There has been a decline of 89 per cent in the direct recruitment in central government ministries and departments in 2015 as compared to 2013, data presented in Lok Sabha shows. Minister of State for personnel, public grievances and pensions Jitendra Singh presented the data about recruitment in central government jobs in two separate responses.
The data presented in the House shows that the total appointments made through direct recruitment by central government ministries and departments have plummeted to 15,877 in 2015 which is a decline of 89 per cent from 1,51,841 in the year 2013.
In 2014, the figure was 1,26,261.
There has also been a 90 per cent decline in the direct recruitment of reserved category candidates in the central government jobs in the year 2015 as compared to 2013, it says.
The data provided for 74 ministries shows that 92,928 candidates belonging to Scheduled Caste, Scheduled Tribes and Other Backward Classes were appointed through direct recruitment in the year 2013.
In 2014, the numbers declined to 72,077 (69 ministries) which plummeted to only 8,436 (50 ministries) in the year 2015 which is a sharp decline of 90 per cent as compared to 2013, the government data shows.
In a separate response, the minister said 31 per cent of 92,589 vacancies, which is 28,713, for reserved categories remained unfulfilled as of December 31, 2016.
He said 20,975 vacancies for Scheduled Castes, 15,874 vacancies for Scheduled Tribes and 20,027 vacancies for Other Backward Classes have been filled up during the period April 1, 2012 to December 31, 2016.
“As per information provided by 10 major ministries and departments including Public Sector Banks/Financial Institutions, Central Public Sector Undertakings etc 28,713 vacancies remained unfilled as on December 31, 2016, which comes to about 31 per cent of 92,589 backlog vacancies, reserved for Scheduled Castes, Scheduled Tribes and Other Backward Classes,” Singh said.
He said that these 10 ministries and departments have been requested to take expeditious action with regard to the unfilled reserved backlog vacancies.
On the recruitment of minority community in central government jobs, he said according to the data received from 79 ministries and departments for the year 2014-15, 18,822 employees (8.56 per cent) were recruited from minority communities in Government services and PSUs.
The data, from 44 ministries and departments for the year 2015-16, shows the recruitment from minority community dipped to 2,851 employees (7.5 per cent).

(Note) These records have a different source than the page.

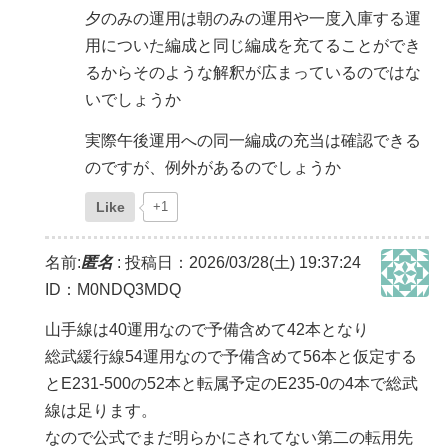
夕のみの運用は朝のみの運用や一度入庫する運
用についた編成と同じ編成を充てることができ
るからそのような解釈が広まっているのではな
いでしょうか
実際午後運用への同一編成の充当は確認できる
のですが、例外があるのでしょうか
Like
+1
名前:
匿名
:
投稿日：2026/03/28(土) 19:37:24
ID：M0NDQ3MDQ
山手線は40運用なので予備含めて42本となり
総武緩行線54運用なので予備含めて56本と仮定する
とE231-500の52本と転属予定のE235-0の4本で総武
線は足ります。
なので公式でまだ明らかにされてない第二の転用先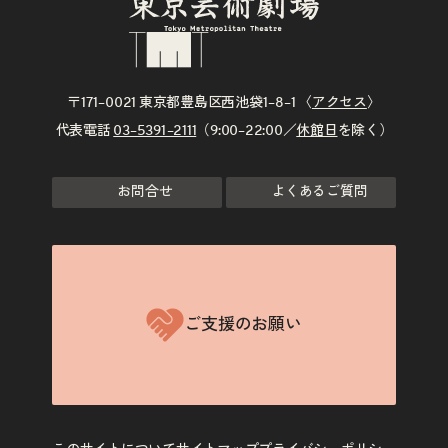
〒171–0021 東京都豊島区西池袋1–8–1 〈
アクセス
〉
代表電話
03–5391–2111
（9:00–22:00／
休館日
を除く）
お問合せ
よくあるご質問
ご支援のお願い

“The posts sanctioned in Government ministries and departments are required to be filled as per the recruitment rules as and when vacancies arise,” he said.
The minister said that filling up of posts is a continuous process depending on the vacancies arising across ministries and departments during the years and action calenders of the recruitment agencies.
He said that in this regard all ministries and departments have been requested to take advance action for reporting vacancy position with respect to direct recruitment posts to recruitment agencies such as Union Public Service Commission and Staff Selection Commission etc.
Singh said ministries and departments have also been requested for timely convening of the departmental promotion committee meeting for filling up of promotional posts.
On the issue of vacancies for reserved category, the Minister said, “The Government had constituted a committee under the Chairmanship of the then Secretary, Department of Social Justice and Empowerment to make an analysis of the reasons for non-filling up of reserved vacancies and to suggest remedial measures.”
He said various ministries and departments have constituted in-house committee and initiated action for filling up of reserved vacancies.
“Department of Personnel and Training monitors the progress in filling up of reserved category vacancies for Scheduled Castes, Scheduled Tribes and Other Backward Classes with 10 Ministries and Departments having majority of the employees in Central Government. Six meetings were held in this regard,” he said.